At the same time, the very structural dynamics that well equip the prosecutor to argue in support of novel scientific evidence in turn undermine the defense’s ability to fight meaningfully against it. Unlike the prosecutorial function, the defense function is typically diffused among paid private practitioners, or localized central offices. In many jurisdictions, defense attorneys are not even repeat players within the criminal justice system, but rather take criminal cases only when required by the courts. This decentralization of the defense function impedes any concerted and comprehensive defense response to new forensic techniques at the critical moment when a new technique gains momentum. Coordination of the initial defense response to a new government technique therefore occurs, if at all, with much less frequency.

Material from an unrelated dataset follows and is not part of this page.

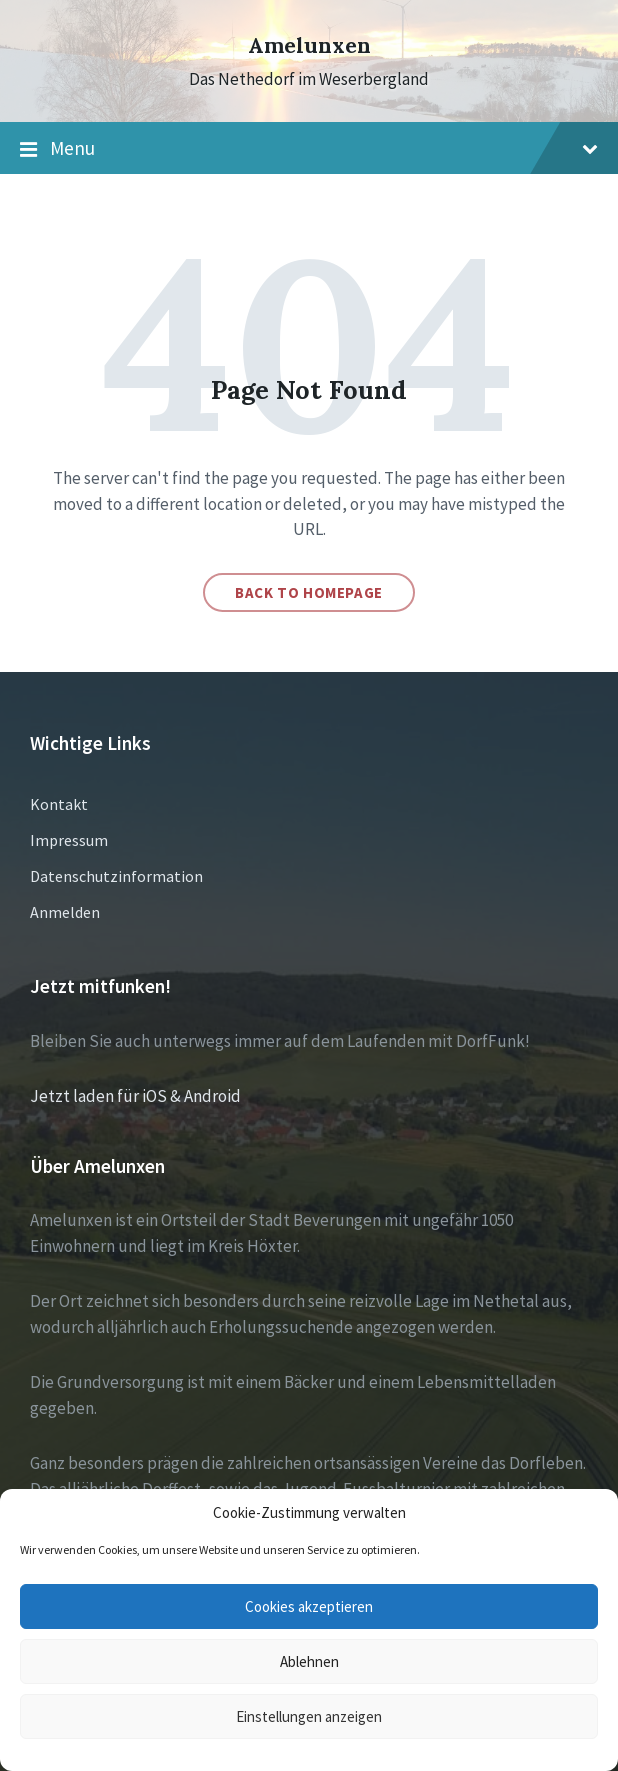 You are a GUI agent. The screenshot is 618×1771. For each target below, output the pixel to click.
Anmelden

This may be particularly true in the early stages of a technique, when the government has its tightest grip and the only literature about the development or validation of the method is that generated by the government. Thus not only may the defense attorney’s own perspective on a methodology’s legitimacy be distorted, but even the skeptical attorney may encounter a dearth of critical analyses.

Unarmed with legitimate contrary voices, and often confronted with the popular misperception by judges that forensic laboratories, and those they employ, are neutral “scientists” rather than partisan advocates, the advocate is ill-positioned to mount an effective challenge.”

These problems are exacerbated in the UK by the concentration of police science in only three main commercial suppliers in England & Wales, the state-owned Forensic Science Northern Ireland, and the Police-owned laboratories in Scotland. Ironically, they come together as an association (the Association of Forensic Services Providers) purporting to,

represent the common views of the providers of independent (i.e. non-police) forensic science within the United Kingdom and Ireland with regard to the maintenance and development of quality and best practice in forensic science and expert opinion in support of the justice system, from scene to court”

How that independence is preserved when each member organisation is wholly dependent on the police for funding and indeed in Scotland is owned by the police is somewhat opaque. Indeed, the dependence is clearly illustrated by the closure of the FSS Ltd (a government owned forensic science organisation) when it had insufficient police contracts.

The limitations on the defence are compounded by the recent urge to reduce spending on Legal Aid, yet the importance of a thorough defence assessment has arguably never been greater given the worrying decision in Nunn that has already encouraged the police to prevent access to material to enable the preparation for criminal appeals. That judgement, used by the police in recent cases in which we have been involved is quite clear on when expert evidence is to be assessed;

" The time for that investigation and examination was the trial. ”

If the resources for defence solicitors is hampered in both quality and quantity, not only will they be disadvantaged at trial, but also in any attempt at appeal. Equality of Arms should not just be a principle, the system must ensure that it is practiced.

(This page was prepared as a preliminary to a session at the Bond Solon Expert Witness Conference 2012 to be chaired by Professor Jamieson.)